Citi Business News has gathered that banks that have announced their intention of going to the stock market to raise funds to meet the 400 million cedis minimum capital requirement are calculating their time to raise the money due to limited funds.
There have been concerns that investors on the stock market may not provide all the money needed by these banks when the time reaches.
So far, Access bank, Energy bank, Republic bank, among others have all declared their intentions of hitting the stock market to raise money.
According to some financial observers, time of raising funds on the stock market is very important since it will have an impact on the results that could be realized.
The CEO Sambed Financial Consult, Sam Bediako Asante told Citi Business News that investors will look for tangible reasons to put their money into a company.

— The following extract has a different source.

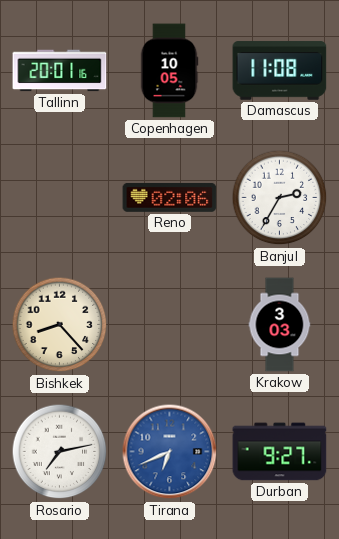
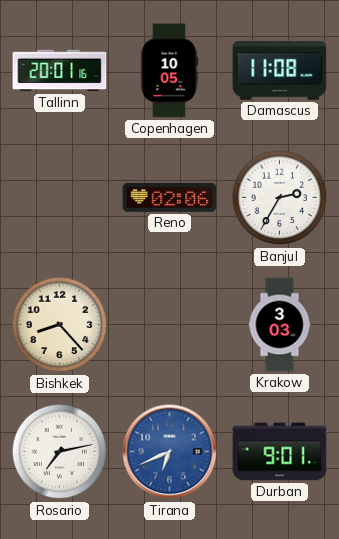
Durban: 9:27 -> 9:01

“Money is scarce and investors are always careful where they put their money. So the performance of a bank will be a key factor. It is very important because it will determine how they gain,” he said.
Contrary to some assertions that the delisting of UT Bank from the stock market after its collapse showed that banks are not performing well on the market, the Managing Director of the Ghana Stock Exchange, Kofi Yamoah rather pointed out that the 2017 good performance of the stock exchange was largely due the financial return of listed banks.
But as the banks compete this year for the limited fund on the market there are fears they may not be able to meet their targets.
The CEO of Republic Bank, which has also announced its intention to raise 255 million cedis from the stock market maintained that external investors can always be called upon to complement what local investors can provide.
“Raising this money is not a problem at all. Republic bank is an international bank worth billions. We can always fall on our mother company to provide the funds,” he assured.
In all this, financial advisors have urged Ghanaians to take advantage of listing of banks on the stock exchange to own part of the banking sector.